▸ **About this task**: When copying the records below, omit any image and print everything else exactly.

▸ **Data records**:

%%

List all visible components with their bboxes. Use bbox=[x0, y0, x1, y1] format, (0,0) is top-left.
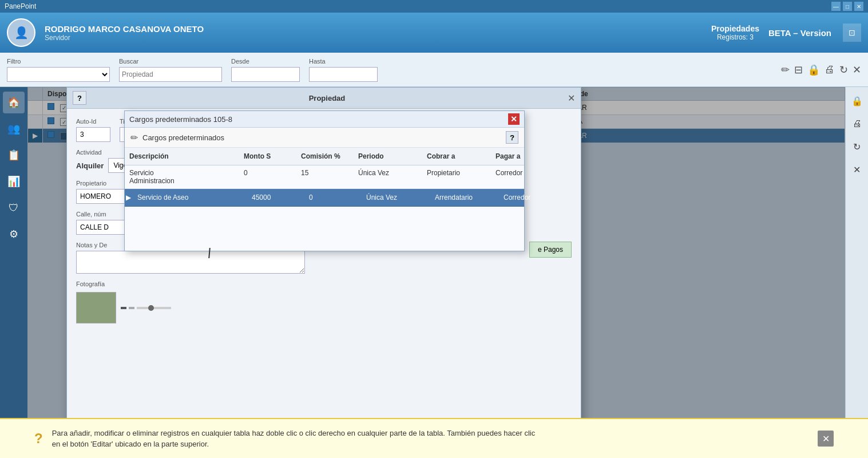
modal-help-btn[interactable]: ? bbox=[73, 91, 86, 105]
cargo-monto-selected: 45000 bbox=[247, 190, 304, 205]
notif-close-btn[interactable]: ✕ bbox=[818, 431, 834, 447]
title-bar: PanePoint — □ ✕ bbox=[0, 0, 868, 13]
user-info: RODRIGO MARCO CASANOVA ONETO Servidor bbox=[45, 24, 702, 42]
cargo-table-header: Descripción Monto S Comisión % Periodo C… bbox=[125, 148, 524, 165]
buscar-group: Buscar bbox=[119, 58, 222, 82]
version-label: BETA – Version bbox=[768, 28, 831, 38]
close-icon-btn[interactable]: ✕ bbox=[853, 64, 861, 76]
registros-label: Registros: 3 bbox=[711, 33, 759, 41]
cargo-cobrar-a: Propietario bbox=[422, 167, 491, 187]
photo-thumbnail[interactable] bbox=[76, 292, 116, 323]
sidebar-chart-btn[interactable]: 📊 bbox=[3, 171, 25, 192]
desde-group: Desde bbox=[231, 58, 300, 82]
minimize-btn[interactable]: — bbox=[831, 2, 841, 11]
notif-line-1: Para añadir, modificar o eliminar regist… bbox=[52, 428, 808, 439]
toolbar: Filtro Buscar Desde Hasta ✏ ⊟ 🔒 🖨 ↻ ✕ bbox=[0, 53, 868, 87]
col-pagar-a: Pagar a bbox=[491, 150, 548, 163]
cargo-comision: 15 bbox=[296, 167, 354, 187]
notif-text: Para añadir, modificar o eliminar regist… bbox=[52, 428, 808, 450]
print-icon-btn[interactable]: 🖨 bbox=[825, 64, 835, 76]
user-role: Servidor bbox=[45, 34, 702, 42]
inner-close-btn[interactable]: ✕ bbox=[508, 113, 520, 125]
user-name: RODRIGO MARCO CASANOVA ONETO bbox=[45, 24, 702, 34]
auto-id-input[interactable] bbox=[76, 127, 110, 142]
notif-line-2: en el botón 'Editar' ubicado en la parte… bbox=[52, 439, 808, 450]
right-close-btn[interactable]: ✕ bbox=[848, 160, 866, 179]
inner-edit-btn[interactable]: ✏ bbox=[130, 132, 138, 143]
edit-icon-btn[interactable]: ✏ bbox=[781, 64, 790, 76]
sidebar-shield-btn[interactable]: 🛡 bbox=[3, 197, 25, 219]
photo-dot-1 bbox=[121, 307, 126, 309]
cargo-descripcion-selected: Servicio de Aseo bbox=[133, 190, 247, 205]
filtro-select[interactable] bbox=[7, 67, 110, 82]
pagos-btn[interactable]: e Pagos bbox=[529, 242, 572, 258]
col-monto: Monto S bbox=[239, 150, 296, 163]
sidebar-home-btn[interactable]: 🏠 bbox=[3, 92, 25, 113]
desde-input[interactable] bbox=[231, 67, 300, 82]
desde-label: Desde bbox=[231, 58, 300, 65]
col-periodo: Periodo bbox=[354, 150, 422, 163]
sidebar-docs-btn[interactable]: 📋 bbox=[3, 144, 25, 166]
auto-id-label: Auto-Id bbox=[76, 118, 110, 125]
col-cobrar-a: Cobrar a bbox=[422, 150, 491, 163]
refresh-icon-btn[interactable]: ↻ bbox=[839, 64, 848, 76]
inner-help-btn[interactable]: ? bbox=[506, 131, 518, 144]
toolbar-icons: ✏ ⊟ 🔒 🖨 ↻ ✕ bbox=[781, 64, 861, 76]
cargo-comision-selected: 0 bbox=[304, 190, 362, 205]
cargo-cobrar-a-selected: Arrendatario bbox=[430, 190, 499, 205]
hasta-input[interactable] bbox=[309, 67, 378, 82]
cargo-periodo: Única Vez bbox=[354, 167, 422, 187]
buscar-input[interactable] bbox=[119, 67, 222, 82]
header-icon-btn[interactable]: ⊡ bbox=[843, 23, 861, 42]
col-descripcion: Descripción bbox=[125, 150, 239, 163]
close-btn[interactable]: ✕ bbox=[854, 2, 863, 11]
photo-slider[interactable] bbox=[137, 307, 171, 309]
notas-textarea[interactable] bbox=[76, 251, 305, 274]
layout: 🏠 👥 📋 📊 🛡 ⚙ Disponible ID Tipo de bbox=[0, 87, 868, 458]
photo-dots bbox=[121, 307, 171, 309]
right-sidebar: 🔒 🖨 ↻ ✕ bbox=[845, 87, 868, 458]
right-refresh-btn[interactable]: ↻ bbox=[848, 137, 866, 156]
main-content: Disponible ID Tipo de 1 DEP bbox=[27, 87, 845, 458]
sidebar-users-btn[interactable]: 👥 bbox=[3, 118, 25, 140]
auto-id-group: Auto-Id bbox=[76, 118, 110, 142]
inner-title-bar: Cargos predeterminados 105-8 ✕ bbox=[125, 111, 524, 128]
col-comision: Comisión % bbox=[296, 150, 354, 163]
form-row-6: Fotografía bbox=[76, 281, 572, 323]
cargo-row-selected[interactable]: ▶ Servicio de Aseo 45000 0 Única Vez Arr… bbox=[125, 189, 524, 207]
left-sidebar: 🏠 👥 📋 📊 🛡 ⚙ bbox=[0, 87, 27, 458]
grid-icon-btn[interactable]: ⊟ bbox=[794, 64, 803, 76]
propiedades-label: Propiedades bbox=[711, 24, 759, 33]
fotografia-label: Fotografía bbox=[76, 281, 171, 287]
hasta-group: Hasta bbox=[309, 58, 378, 82]
sidebar-settings-btn[interactable]: ⚙ bbox=[3, 223, 25, 245]
maximize-btn[interactable]: □ bbox=[843, 2, 852, 11]
buscar-label: Buscar bbox=[119, 58, 222, 65]
avatar: 👤 bbox=[7, 18, 35, 47]
modal-cargos: Cargos predeterminados 105-8 ✕ ✏ Cargos … bbox=[124, 110, 525, 251]
modal-title-bar: ? Propiedad ✕ bbox=[67, 88, 581, 109]
window-controls: — □ ✕ bbox=[831, 2, 863, 11]
bottom-notification: ? Para añadir, modificar o eliminar regi… bbox=[0, 418, 868, 458]
properties-info: Propiedades Registros: 3 bbox=[711, 24, 759, 41]
alquiler-label: Alquiler bbox=[76, 161, 104, 170]
inner-title: Cargos predeterminados 105-8 bbox=[129, 115, 232, 124]
hasta-label: Hasta bbox=[309, 58, 378, 65]
cargo-descripcion: ServicioAdministracion bbox=[125, 167, 239, 187]
inner-body: Descripción Monto S Comisión % Periodo C… bbox=[125, 148, 524, 251]
lock-icon-btn[interactable]: 🔒 bbox=[807, 64, 820, 76]
header: 👤 RODRIGO MARCO CASANOVA ONETO Servidor … bbox=[0, 13, 868, 53]
app-title: PanePoint bbox=[5, 2, 36, 10]
modal-close-btn[interactable]: ✕ bbox=[568, 93, 575, 104]
modal-title: Propiedad bbox=[309, 94, 346, 102]
modal-propiedad: ? Propiedad ✕ Auto-Id Tipo de Propiedad … bbox=[66, 87, 581, 458]
right-print-btn[interactable]: 🖨 bbox=[848, 114, 866, 133]
cargo-monto: 0 bbox=[239, 167, 296, 187]
right-lock-btn[interactable]: 🔒 bbox=[848, 92, 866, 110]
photos-area bbox=[76, 292, 171, 323]
cargo-row-plain[interactable]: ServicioAdministracion 0 15 Única Vez Pr… bbox=[125, 165, 524, 189]
photo-slider-handle bbox=[148, 305, 154, 311]
fotografia-group: Fotografía bbox=[76, 281, 171, 323]
cargo-pagar-a-selected: Corredor bbox=[499, 190, 556, 205]
photo-dot-2 bbox=[129, 307, 134, 309]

%%

▸ **Solution to the exercise**:
List all visible components with their bboxes. Use bbox=[x0, y0, x1, y1] format, (0,0) is top-left.
modal-help-btn[interactable]: ? bbox=[73, 91, 86, 105]
cargo-monto-selected: 45000 bbox=[247, 190, 304, 205]
notif-close-btn[interactable]: ✕ bbox=[818, 431, 834, 447]
title-bar: PanePoint — □ ✕ bbox=[0, 0, 868, 13]
user-info: RODRIGO MARCO CASANOVA ONETO Servidor bbox=[45, 24, 702, 42]
cargo-table-header: Descripción Monto S Comisión % Periodo C… bbox=[125, 148, 524, 165]
buscar-group: Buscar bbox=[119, 58, 222, 82]
version-label: BETA – Version bbox=[768, 28, 831, 38]
close-icon-btn[interactable]: ✕ bbox=[853, 64, 861, 76]
registros-label: Registros: 3 bbox=[711, 33, 759, 41]
cargo-cobrar-a: Propietario bbox=[422, 167, 491, 187]
photo-thumbnail[interactable] bbox=[76, 292, 116, 323]
sidebar-chart-btn[interactable]: 📊 bbox=[3, 171, 25, 192]
desde-group: Desde bbox=[231, 58, 300, 82]
minimize-btn[interactable]: — bbox=[831, 2, 841, 11]
notif-line-1: Para añadir, modificar o eliminar regist… bbox=[52, 428, 808, 439]
toolbar: Filtro Buscar Desde Hasta ✏ ⊟ 🔒 🖨 ↻ ✕ bbox=[0, 53, 868, 87]
col-pagar-a: Pagar a bbox=[491, 150, 548, 163]
cargo-comision: 15 bbox=[296, 167, 354, 187]
notif-text: Para añadir, modificar o eliminar regist… bbox=[52, 428, 808, 450]
print-icon-btn[interactable]: 🖨 bbox=[825, 64, 835, 76]
user-role: Servidor bbox=[45, 34, 702, 42]
inner-close-btn[interactable]: ✕ bbox=[508, 113, 520, 125]
user-name: RODRIGO MARCO CASANOVA ONETO bbox=[45, 24, 702, 34]
auto-id-input[interactable] bbox=[76, 127, 110, 142]
notif-line-2: en el botón 'Editar' ubicado en la parte… bbox=[52, 439, 808, 450]
right-close-btn[interactable]: ✕ bbox=[848, 160, 866, 179]
inner-edit-btn[interactable]: ✏ bbox=[130, 132, 138, 143]
edit-icon-btn[interactable]: ✏ bbox=[781, 64, 790, 76]
sidebar-shield-btn[interactable]: 🛡 bbox=[3, 197, 25, 219]
photo-dot-1 bbox=[121, 307, 126, 309]
cargo-descripcion-selected: Servicio de Aseo bbox=[133, 190, 247, 205]
filtro-select[interactable] bbox=[7, 67, 110, 82]
pagos-btn[interactable]: e Pagos bbox=[529, 242, 572, 258]
col-monto: Monto S bbox=[239, 150, 296, 163]
sidebar-home-btn[interactable]: 🏠 bbox=[3, 92, 25, 113]
desde-input[interactable] bbox=[231, 67, 300, 82]
desde-label: Desde bbox=[231, 58, 300, 65]
col-periodo: Periodo bbox=[354, 150, 422, 163]
sidebar-docs-btn[interactable]: 📋 bbox=[3, 144, 25, 166]
auto-id-label: Auto-Id bbox=[76, 118, 110, 125]
col-cobrar-a: Cobrar a bbox=[422, 150, 491, 163]
refresh-icon-btn[interactable]: ↻ bbox=[839, 64, 848, 76]
inner-help-btn[interactable]: ? bbox=[506, 131, 518, 144]
toolbar-icons: ✏ ⊟ 🔒 🖨 ↻ ✕ bbox=[781, 64, 861, 76]
cargo-comision-selected: 0 bbox=[304, 190, 362, 205]
cargo-cobrar-a-selected: Arrendatario bbox=[430, 190, 499, 205]
hasta-input[interactable] bbox=[309, 67, 378, 82]
cargo-periodo: Única Vez bbox=[354, 167, 422, 187]
buscar-input[interactable] bbox=[119, 67, 222, 82]
header-icon-btn[interactable]: ⊡ bbox=[843, 23, 861, 42]
col-descripcion: Descripción bbox=[125, 150, 239, 163]
close-btn[interactable]: ✕ bbox=[854, 2, 863, 11]
photo-slider[interactable] bbox=[137, 307, 171, 309]
notas-textarea[interactable] bbox=[76, 251, 305, 274]
layout: 🏠 👥 📋 📊 🛡 ⚙ Disponible ID Tipo de bbox=[0, 87, 868, 458]
photo-dots bbox=[121, 307, 171, 309]
right-sidebar: 🔒 🖨 ↻ ✕ bbox=[845, 87, 868, 458]
right-refresh-btn[interactable]: ↻ bbox=[848, 137, 866, 156]
main-content: Disponible ID Tipo de 1 DEP bbox=[27, 87, 845, 458]
sidebar-users-btn[interactable]: 👥 bbox=[3, 118, 25, 140]
auto-id-group: Auto-Id bbox=[76, 118, 110, 142]
inner-title-bar: Cargos predeterminados 105-8 ✕ bbox=[125, 111, 524, 128]
col-comision: Comisión % bbox=[296, 150, 354, 163]
form-row-6: Fotografía bbox=[76, 281, 572, 323]
cargo-row-selected[interactable]: ▶ Servicio de Aseo 45000 0 Única Vez Arr… bbox=[125, 189, 524, 207]
left-sidebar: 🏠 👥 📋 📊 🛡 ⚙ bbox=[0, 87, 27, 458]
grid-icon-btn[interactable]: ⊟ bbox=[794, 64, 803, 76]
propiedades-label: Propiedades bbox=[711, 24, 759, 33]
fotografia-label: Fotografía bbox=[76, 281, 171, 287]
hasta-group: Hasta bbox=[309, 58, 378, 82]
sidebar-settings-btn[interactable]: ⚙ bbox=[3, 223, 25, 245]
maximize-btn[interactable]: □ bbox=[843, 2, 852, 11]
buscar-label: Buscar bbox=[119, 58, 222, 65]
avatar: 👤 bbox=[7, 18, 35, 47]
modal-cargos: Cargos predeterminados 105-8 ✕ ✏ Cargos … bbox=[124, 110, 525, 251]
modal-title-bar: ? Propiedad ✕ bbox=[67, 88, 581, 109]
window-controls: — □ ✕ bbox=[831, 2, 863, 11]
bottom-notification: ? Para añadir, modificar o eliminar regi… bbox=[0, 418, 868, 458]
properties-info: Propiedades Registros: 3 bbox=[711, 24, 759, 41]
alquiler-label: Alquiler bbox=[76, 161, 104, 170]
inner-title: Cargos predeterminados 105-8 bbox=[129, 115, 232, 124]
hasta-label: Hasta bbox=[309, 58, 378, 65]
cargo-descripcion: ServicioAdministracion bbox=[125, 167, 239, 187]
inner-body: Descripción Monto S Comisión % Periodo C… bbox=[125, 148, 524, 251]
lock-icon-btn[interactable]: 🔒 bbox=[807, 64, 820, 76]
header: 👤 RODRIGO MARCO CASANOVA ONETO Servidor … bbox=[0, 13, 868, 53]
app-title: PanePoint bbox=[5, 2, 36, 10]
modal-close-btn[interactable]: ✕ bbox=[568, 93, 575, 104]
modal-title: Propiedad bbox=[309, 94, 346, 102]
modal-propiedad: ? Propiedad ✕ Auto-Id Tipo de Propiedad … bbox=[66, 87, 581, 458]
right-print-btn[interactable]: 🖨 bbox=[848, 114, 866, 133]
cargo-monto: 0 bbox=[239, 167, 296, 187]
right-lock-btn[interactable]: 🔒 bbox=[848, 92, 866, 110]
photos-area bbox=[76, 292, 171, 323]
cargo-row-plain[interactable]: ServicioAdministracion 0 15 Única Vez Pr… bbox=[125, 165, 524, 189]
photo-slider-handle bbox=[148, 305, 154, 311]
fotografia-group: Fotografía bbox=[76, 281, 171, 323]
cargo-pagar-a-selected: Corredor bbox=[499, 190, 556, 205]
photo-dot-2 bbox=[129, 307, 134, 309]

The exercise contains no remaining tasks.